- **Requirement**
Filter the records below, keeping only lines with the string "おみやげ小路".

Dataset entries
- - -
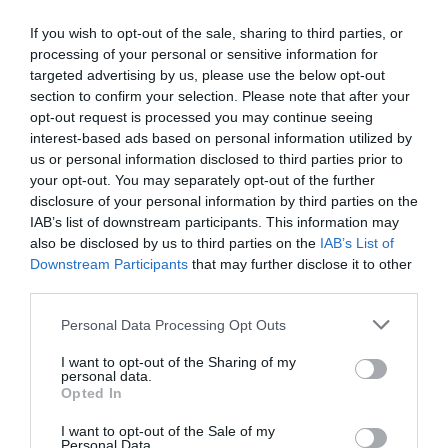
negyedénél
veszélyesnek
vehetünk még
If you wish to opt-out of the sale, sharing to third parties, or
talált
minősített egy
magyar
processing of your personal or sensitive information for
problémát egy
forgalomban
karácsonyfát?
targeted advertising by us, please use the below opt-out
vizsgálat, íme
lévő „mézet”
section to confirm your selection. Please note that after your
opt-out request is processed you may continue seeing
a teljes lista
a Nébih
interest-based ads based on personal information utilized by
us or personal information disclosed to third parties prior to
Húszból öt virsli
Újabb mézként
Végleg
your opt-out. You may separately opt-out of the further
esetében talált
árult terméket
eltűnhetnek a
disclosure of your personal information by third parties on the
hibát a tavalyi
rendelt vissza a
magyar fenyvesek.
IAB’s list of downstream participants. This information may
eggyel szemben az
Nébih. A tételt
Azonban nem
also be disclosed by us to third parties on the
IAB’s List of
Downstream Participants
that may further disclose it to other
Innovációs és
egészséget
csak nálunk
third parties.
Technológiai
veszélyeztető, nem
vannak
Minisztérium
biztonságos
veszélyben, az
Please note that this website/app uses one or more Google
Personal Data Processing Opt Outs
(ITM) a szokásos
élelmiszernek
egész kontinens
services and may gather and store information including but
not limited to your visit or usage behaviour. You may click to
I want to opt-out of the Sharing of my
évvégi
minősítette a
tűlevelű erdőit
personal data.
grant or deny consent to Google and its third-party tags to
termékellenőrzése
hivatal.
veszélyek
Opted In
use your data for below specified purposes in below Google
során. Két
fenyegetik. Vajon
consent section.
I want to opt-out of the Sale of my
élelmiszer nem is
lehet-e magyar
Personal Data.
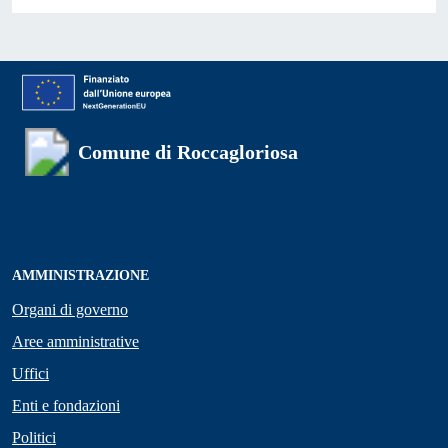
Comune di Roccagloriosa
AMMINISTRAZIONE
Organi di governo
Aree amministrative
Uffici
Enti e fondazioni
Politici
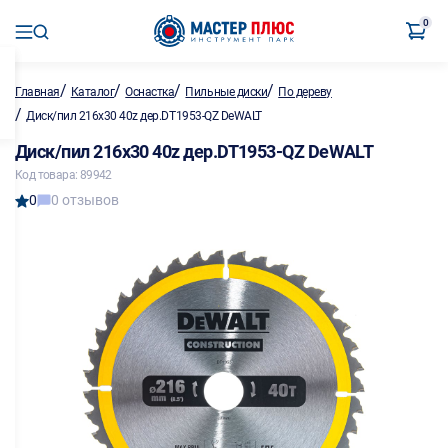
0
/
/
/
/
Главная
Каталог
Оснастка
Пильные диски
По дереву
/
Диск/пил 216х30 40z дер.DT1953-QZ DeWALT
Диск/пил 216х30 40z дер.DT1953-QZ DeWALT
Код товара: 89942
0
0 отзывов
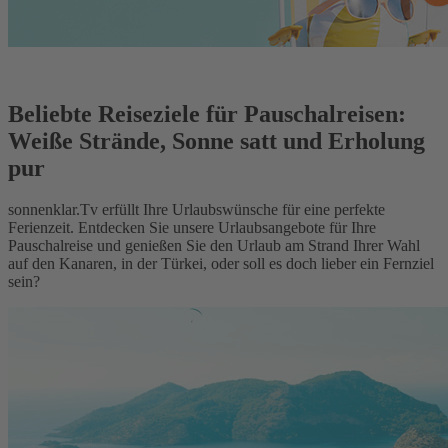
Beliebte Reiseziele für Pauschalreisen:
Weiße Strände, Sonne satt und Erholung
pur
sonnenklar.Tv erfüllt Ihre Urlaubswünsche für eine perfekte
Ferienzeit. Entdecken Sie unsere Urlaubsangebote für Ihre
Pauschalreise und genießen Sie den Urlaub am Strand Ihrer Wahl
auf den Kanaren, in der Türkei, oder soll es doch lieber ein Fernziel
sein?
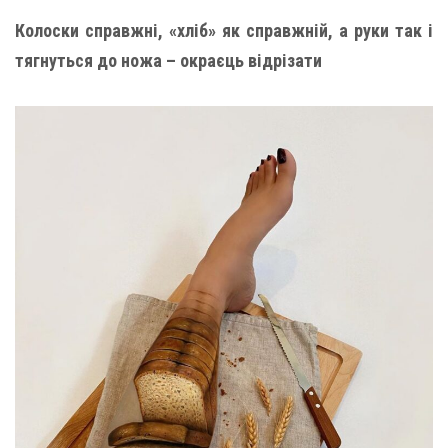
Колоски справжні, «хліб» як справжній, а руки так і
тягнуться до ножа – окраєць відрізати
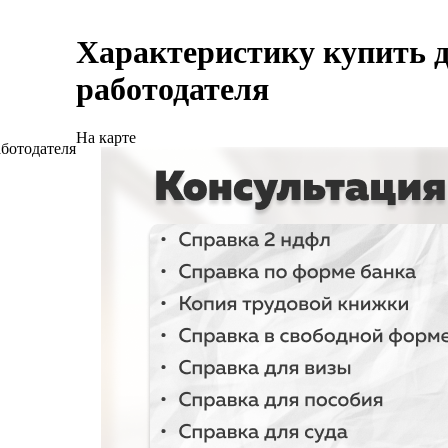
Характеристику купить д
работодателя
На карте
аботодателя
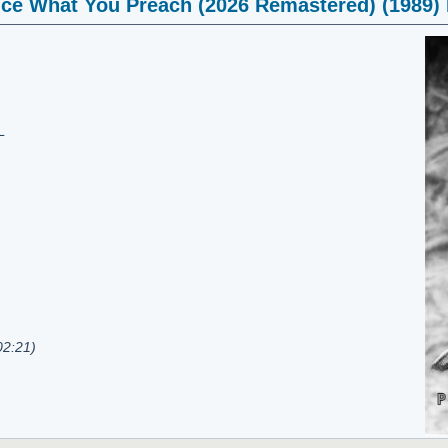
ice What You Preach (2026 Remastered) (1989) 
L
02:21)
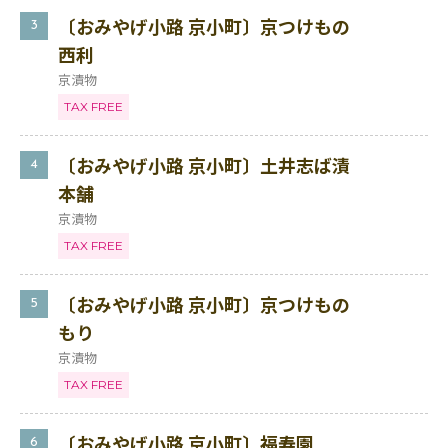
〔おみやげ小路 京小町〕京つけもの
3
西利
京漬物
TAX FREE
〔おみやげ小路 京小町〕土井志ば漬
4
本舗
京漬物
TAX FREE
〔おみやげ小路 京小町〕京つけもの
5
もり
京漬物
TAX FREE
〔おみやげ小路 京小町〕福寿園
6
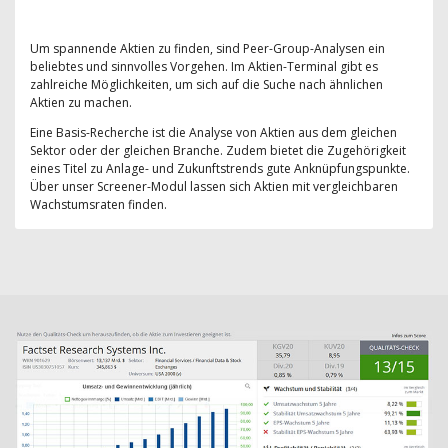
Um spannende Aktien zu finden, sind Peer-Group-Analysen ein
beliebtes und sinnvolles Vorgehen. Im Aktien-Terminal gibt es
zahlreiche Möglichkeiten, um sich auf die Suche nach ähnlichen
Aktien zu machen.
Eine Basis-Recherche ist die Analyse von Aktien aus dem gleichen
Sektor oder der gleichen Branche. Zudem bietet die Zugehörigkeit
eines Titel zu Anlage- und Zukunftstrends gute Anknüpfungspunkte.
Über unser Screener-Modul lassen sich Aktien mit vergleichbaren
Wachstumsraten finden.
- - -
- **Exercise answer**
〔おみやげ小路 京小町〕京つけもの
〔おみやげ小路 京小町〕土井志ば漬
〔おみやげ小路 京小町〕京つけもの
〔おみやげ小路 京小町〕福寿園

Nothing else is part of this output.